California existing-home sales slipped 17.6 percent from December 2004 to December 2005 while median prices jumped 15.6 percent to $548,430, the California Association of Realtors reported today.

Closed escrow sales of existing, single-family detached homes in California totaled 531,910 in December at a seasonally adjusted annualized rate, according to information collected by C.A.R. from more than 90 local Realtor associations statewide. Statewide home resale activity decreased 17.6 percent from the 645,860 sales pace recorded in December 2004.

The statewide sales figure represents what the total number of homes sold during 2005 would be if sales maintained the December pace throughout the year. It is adjusted to account for seasonal factors that typically influence home sales.

The median price of an existing, single-family detached home in California during December 2005 was $548,430, a 15.6 percent increase over the $474,270 median for December 2004, C.A.R. reported. The December 2005 median price remained nearly unchanged compared with November’s $548,680 median price.

C.A.R. president Vince Malta blamed the sales drop on consumers’ worries about rising interest rates. “The last few months of 2005 marked the first time since mid-2004 that the fixed-rate mortgage was above 6 percent on a sustained basis and the adjustable-rate mortgage was above 5 percent for three months in a row.

“Consumers also were rattled by both the spike in energy costs and the hurricanes late last year,” he said. “Looking ahead, we expect those concerns to impact transactions completed in January as well.”

Leslie Appleton-Young, C.A.R. vice president and chief economist, said, “We are experiencing a return to a more balanced market, in line with our expectations, although unsold inventory is still near historical lows, with a 3.6-month supply of homes for sale.” Time on the market was at 44 days in December compared with 40 days for the same period last year.

Appleton-Young added, “Housing affordability in the state remains at record lows, which also is impacting the robust sales trend we experienced throughout much of 2005.”

  • C.A.R.’s Unsold Inventory Index for existing, single-family detached homes in December 2005 was 3.6 months, compared with 2 months (revised) for the same period a year ago. The index indicates the number of months needed to deplete the supply of homes on the market at the current sales rate.

  • 30-year fixed mortgage interest rates averaged 6.27 percent during December 2005, compared with 5.75 percent in December 2004, according to Freddie Mac. Adjustable mortgage interest rates averaged 5.17 percent in December 2005 compared with 4.18 percent in December 2004.

  • The median number of days it took to sell a single-family home was 44 days in November 2005, compared with 40 days (revised) for the same period a year ago.

  • Sales dropped 37.6 percent in Monterey County, 34.8 percent in the Monterey Region, 32.8 percent in Northern Santa Barbara County, 32.2 percent in the Sacramento area, 30.7 percent in Northern California, and 30.4 percent in Santa Cruz County from December 2004 to December 2005, the association reported.

  • Median prices soared 35.4 percent in the Santa Barbara South Coast area, 31.1 percent in the High Desert region, 26.2 percent in Santa Barbara County, 20.7 percent in the Riverside-San Bernardino region and 19.3 percent in the Los Angeles area from December 2004 to December 2005.

The association’s MLS median price and sales data for detached homes are generated from a survey of more than 90 associations of Realtors throughout the state, C.A.R. reported. MLS median price and sales data for condominiums are based on a survey of more than 60 associations.
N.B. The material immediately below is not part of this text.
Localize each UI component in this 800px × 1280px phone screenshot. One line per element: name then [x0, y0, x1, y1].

The median price for both detached homes and condominiums represents closed escrow sales.

In a separate report covering more localized statistics generated by C.A.R. and real estate information company DataQuick Information Systems, 95.5 percent or 379 of 397 cities and communities showed an increase in their respective median home prices from a year ago.

DataQuick statistics are based on county records data rather than MLS information.
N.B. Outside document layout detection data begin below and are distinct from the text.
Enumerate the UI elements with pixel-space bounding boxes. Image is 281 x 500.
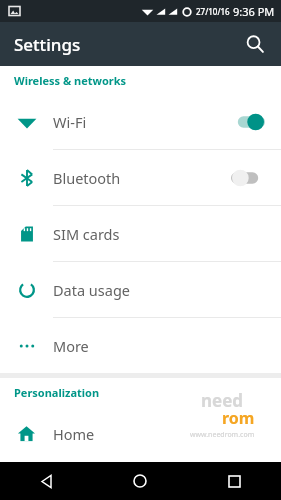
button[interactable]: Home — [0, 406, 281, 461]
button[interactable]: Wi-Fi — [0, 94, 281, 149]
button[interactable]: Back — [0, 462, 93, 500]
staticText: www.needrom.com — [190, 430, 255, 440]
staticText: 9:36 PM — [233, 4, 275, 19]
staticText: Settings — [14, 33, 81, 56]
button[interactable]: Search — [237, 26, 273, 62]
button[interactable]: Toggle off — [231, 167, 265, 189]
staticText: Wi-Fi — [53, 112, 231, 132]
button[interactable]: More — [0, 318, 281, 373]
button[interactable]: Data usage — [0, 262, 281, 317]
staticText: SIM cards — [53, 224, 281, 244]
staticText: More — [53, 336, 281, 356]
button[interactable]: SIM cards — [0, 206, 281, 261]
staticText: need — [201, 389, 244, 412]
button[interactable]: Toggle on — [231, 111, 265, 133]
staticText: Personalization — [14, 385, 100, 400]
staticText: rom — [222, 407, 255, 429]
staticText: 27/10/16 — [196, 6, 230, 17]
button[interactable]: Bluetooth — [0, 150, 281, 205]
button[interactable]: Home — [93, 462, 187, 500]
staticText: Bluetooth — [53, 168, 231, 188]
button[interactable]: Recents — [187, 462, 281, 500]
staticText: Wireless & networks — [14, 73, 127, 88]
staticText: Data usage — [53, 280, 281, 300]
staticText: Home — [53, 424, 281, 444]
Large changes in local median home prices typically indicate both local home price appreciation, and often, large shifts in the composition of housing market activity, C.A.R. reported. Some of the variations in median home prices may be exaggerated due to compositional changes in housing demand.

  • Statewide, the 10 cities and communities with the highest median home prices in California during December 2005 were: Los Altos, $1,427,500; Calabasas, $1,295,000; Newport Beach, $1,080,000; San Clemente, $1,025,000; Rancho Palos Verdes, $1,020,000; Santa Barbara, $1,000,000; Los Gatos, $972,500; Danville, $960,000; Cupertino, $924,000; and Mill Valley, $918,000.

  • Statewide, the 10 cities and communities with the greatest median home price increases in December 2005 compared with the same period a year ago were: Twentynine Palms, 81.8 percent; Taft, 79.9 percent; Yucaipa, 56.4 percent; Upland, 56.1 percent; Ridgecrest, 51.9 percent; Ceres, 48.2 percent; San Dimas, 46.9 percent; Atwater, 46.2 percent; Merced, 46.2 percent; Moorpark, 45.7 percent; and Barstow, 45 percent.